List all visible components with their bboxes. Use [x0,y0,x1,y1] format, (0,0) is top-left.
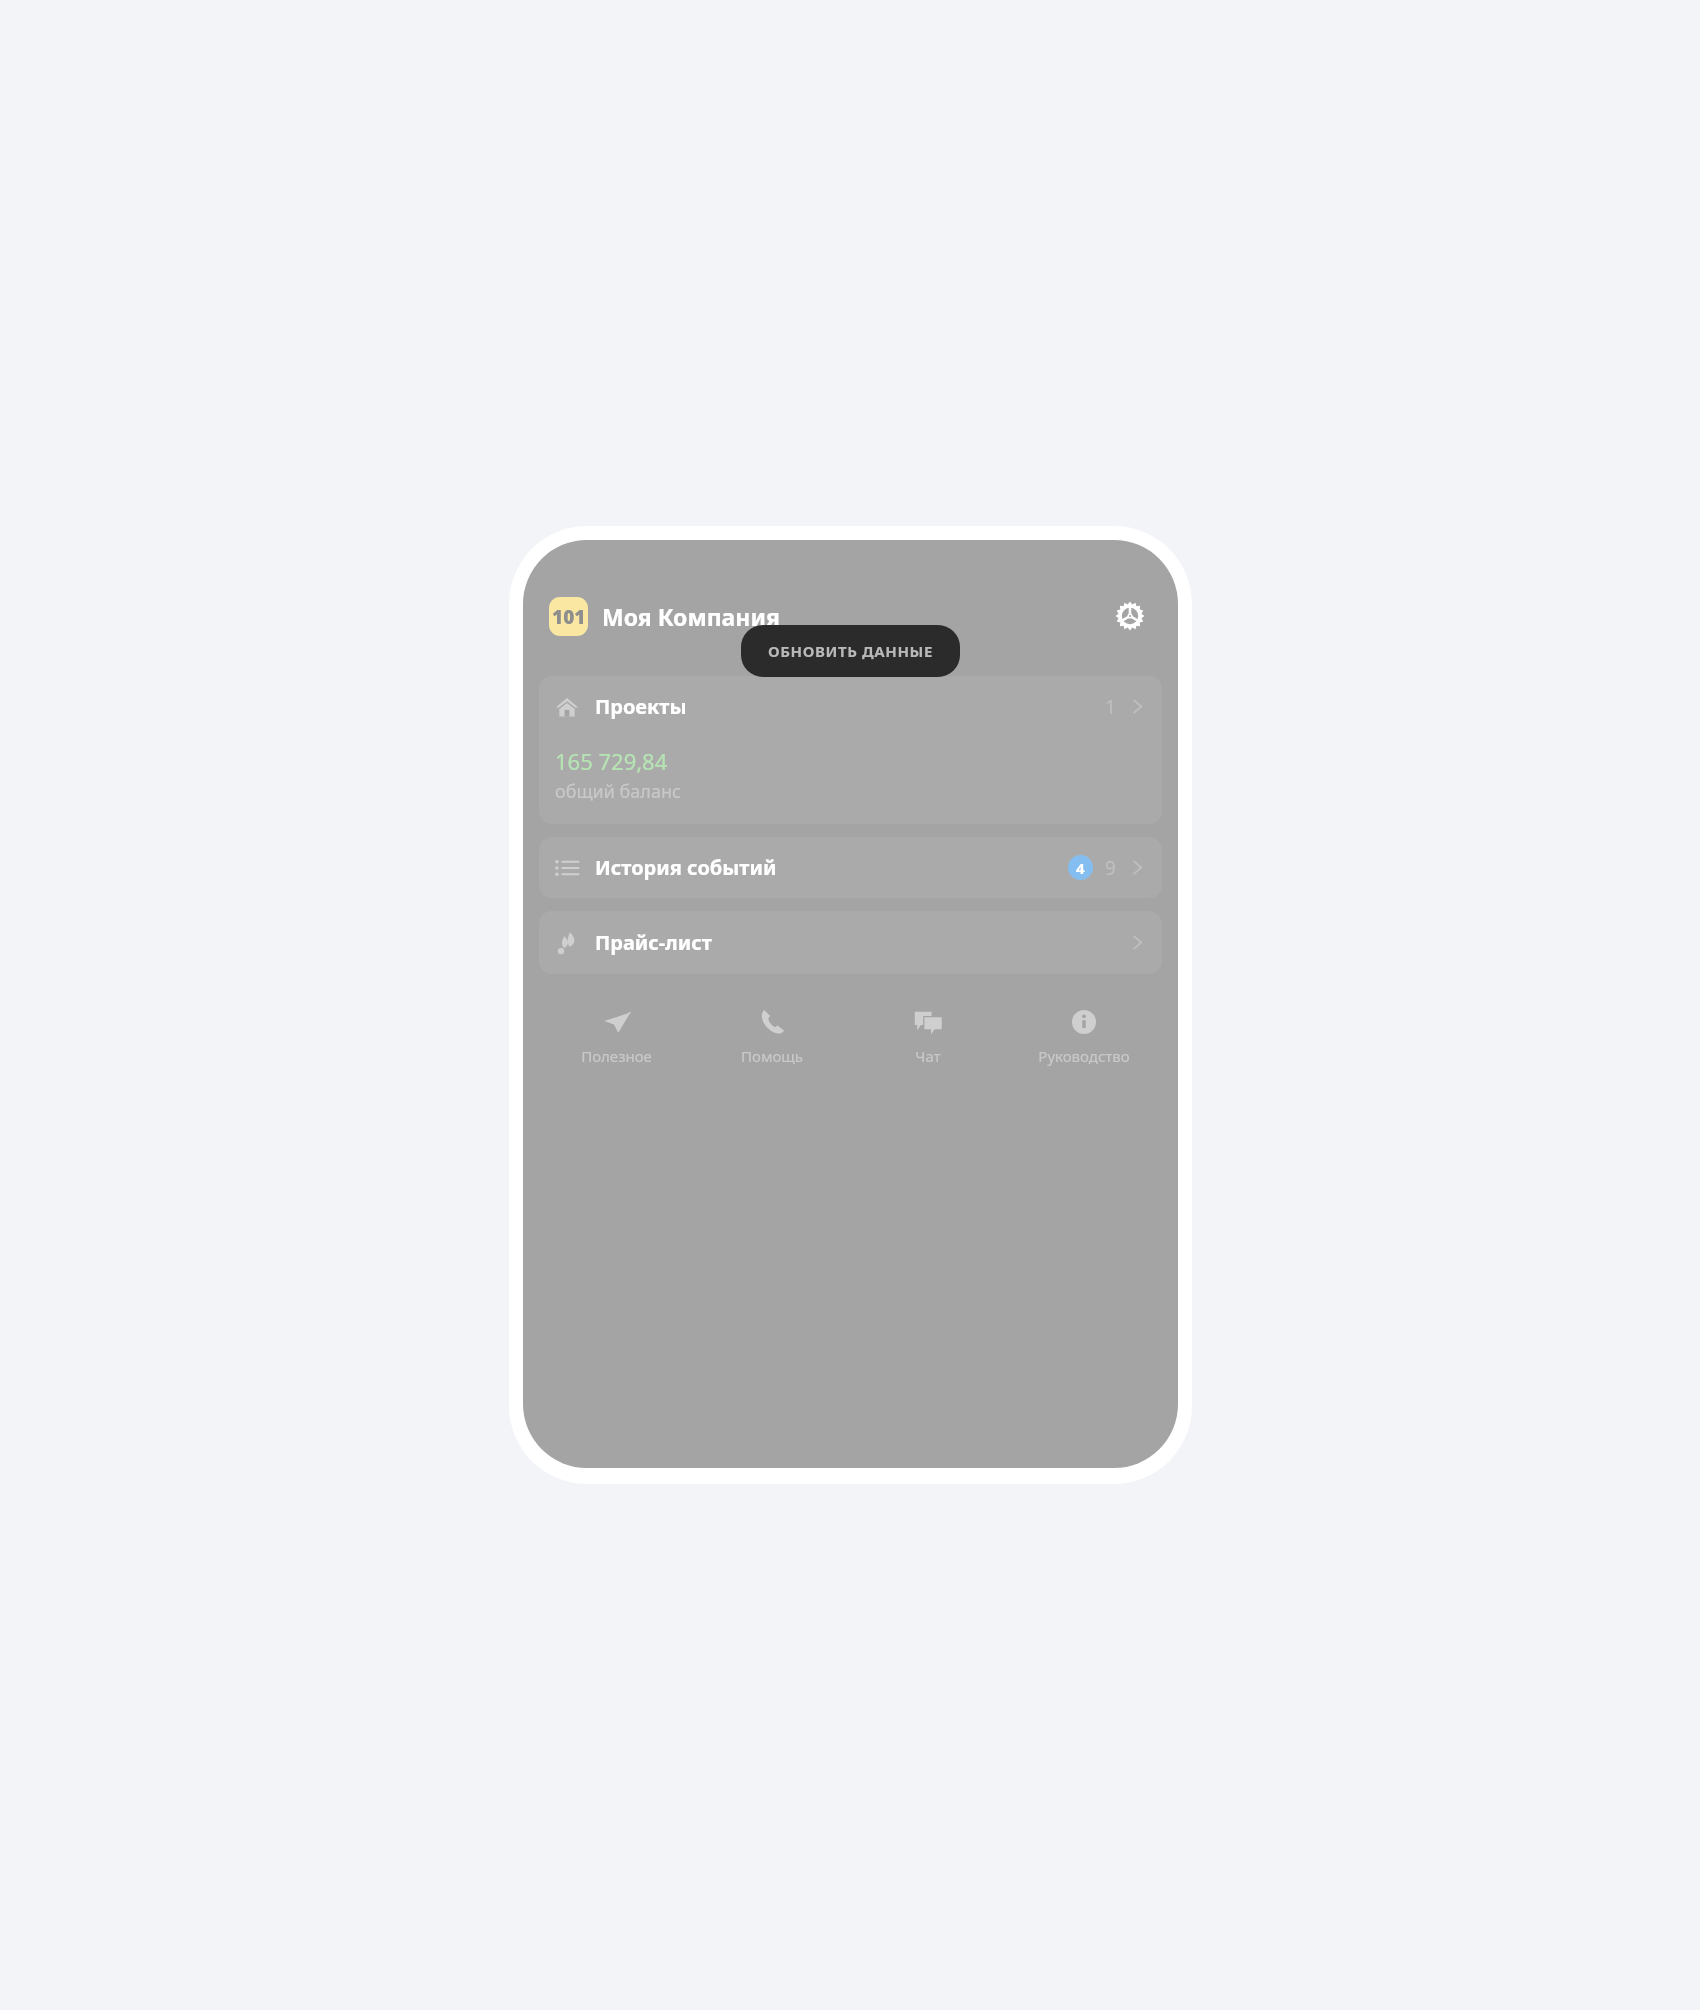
staticText: 101 [552,604,586,630]
staticText: История событий [595,854,777,881]
staticText: общий баланс [555,779,681,804]
staticText: Полезное [581,1046,652,1066]
button[interactable]: Полезное [539,1003,694,1070]
staticText: Руководство [1038,1046,1130,1066]
button[interactable]: ОБНОВИТЬ ДАННЫЕ [741,625,960,677]
staticText: Моя Компания [602,601,780,632]
staticText: Прайс-лист [595,929,712,956]
button[interactable]: Помощь [694,1003,850,1070]
button[interactable]: Прайс-лист [539,911,1162,974]
staticText: 1 [1105,694,1116,720]
staticText: 4 [1076,858,1085,878]
button[interactable]: Проекты [539,676,1162,824]
staticText: 165 729,84 [555,746,668,776]
staticText: Помощь [741,1046,803,1066]
staticText: Чат [915,1046,941,1066]
button[interactable]: История событий [539,837,1162,898]
staticText: 9 [1105,855,1116,881]
button[interactable]: Settings [1108,594,1152,638]
button[interactable]: Чат [850,1003,1006,1070]
button[interactable]: Руководство [1006,1003,1162,1070]
button[interactable]: 101 [549,597,588,636]
staticText: Проекты [595,693,687,720]
staticText: ОБНОВИТЬ ДАННЫЕ [768,641,933,661]
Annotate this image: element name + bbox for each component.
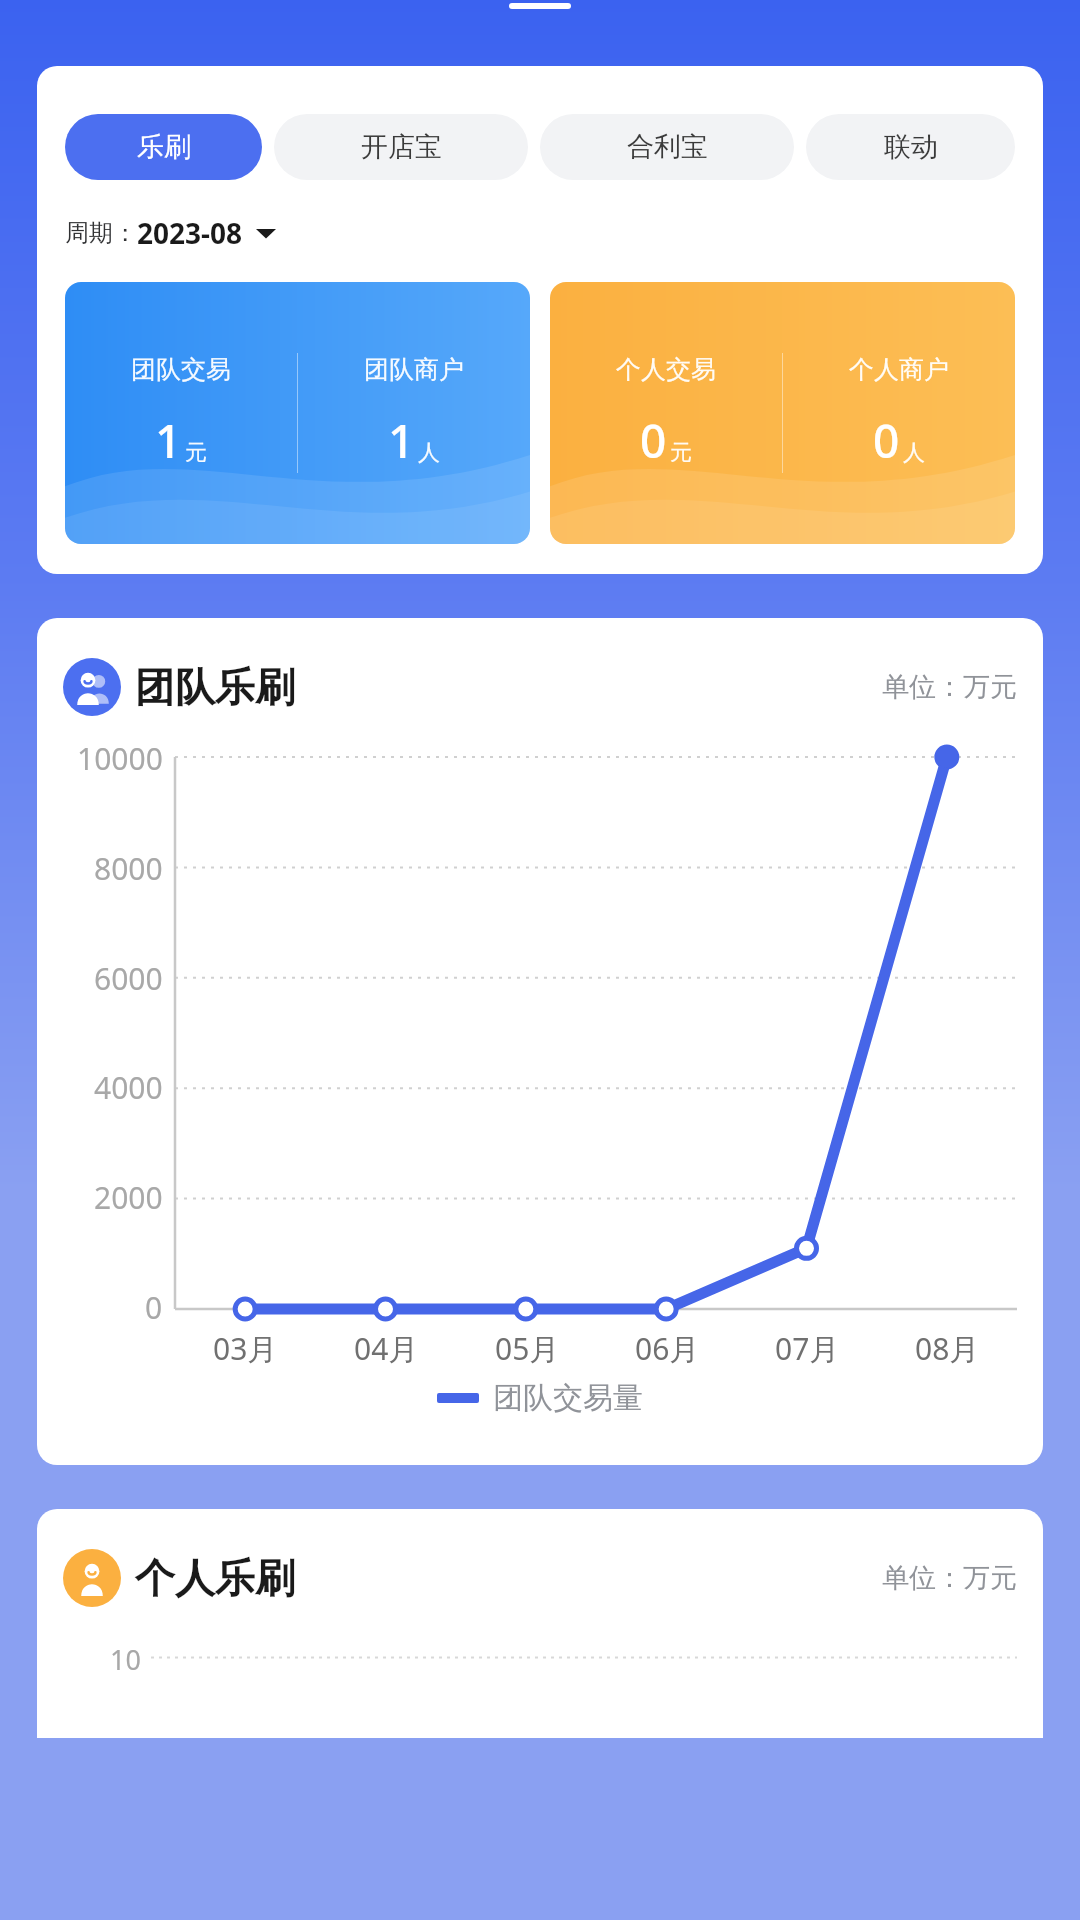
button[interactable]: 乐刷	[65, 114, 262, 180]
staticText: 03月	[213, 1328, 278, 1369]
staticText: 人	[418, 439, 440, 467]
staticText: 团队乐刷	[135, 662, 295, 712]
staticText: 6000	[94, 958, 163, 999]
staticText: 合利宝	[627, 130, 708, 164]
staticText: 乐刷	[137, 130, 191, 164]
button[interactable]: 选择周期	[253, 220, 279, 246]
staticText: 0	[873, 409, 900, 472]
button[interactable]: 开店宝	[274, 114, 528, 180]
staticText: 1	[155, 409, 182, 472]
staticText: 4000	[94, 1067, 163, 1108]
staticText: 2000	[94, 1177, 163, 1218]
staticText: 个人交易	[616, 354, 716, 385]
staticText: 0	[640, 409, 667, 472]
staticText: 团队商户	[364, 354, 464, 385]
button[interactable]: 联动	[806, 114, 1015, 180]
staticText: 05月	[495, 1328, 560, 1369]
staticText: 元	[670, 439, 692, 467]
staticText: 联动	[884, 130, 938, 164]
staticText: 团队交易	[131, 354, 231, 385]
staticText: 10	[110, 1641, 141, 1678]
staticText: 个人商户	[849, 354, 949, 385]
staticText: 个人乐刷	[135, 1553, 295, 1603]
staticText: 04月	[354, 1328, 419, 1369]
staticText: 1	[388, 409, 415, 472]
staticText: 0	[145, 1287, 163, 1328]
staticText: 单位：万元	[882, 1561, 1017, 1595]
staticText: 07月	[775, 1328, 840, 1369]
staticText: 06月	[635, 1328, 700, 1369]
button[interactable]: 个人交易	[550, 282, 1015, 544]
staticText: 8000	[94, 848, 163, 889]
staticText: 2023-08	[137, 214, 243, 252]
staticText: 元	[185, 439, 207, 467]
staticText: 团队交易量	[493, 1379, 643, 1417]
staticText: 周期：	[65, 218, 137, 248]
staticText: 08月	[915, 1328, 980, 1369]
staticText: 单位：万元	[882, 670, 1017, 704]
staticText: 开店宝	[361, 130, 442, 164]
staticText: 10000	[77, 738, 163, 779]
button[interactable]: 合利宝	[540, 114, 794, 180]
staticText: 人	[903, 439, 925, 467]
button[interactable]: 团队交易	[65, 282, 530, 544]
______
TASK GOAL: Go through the data above and return each line containing the string "个人交易".

TASK RESULT:
staticText: 个人交易	[616, 354, 716, 385]
button[interactable]: 个人交易	[550, 282, 1015, 544]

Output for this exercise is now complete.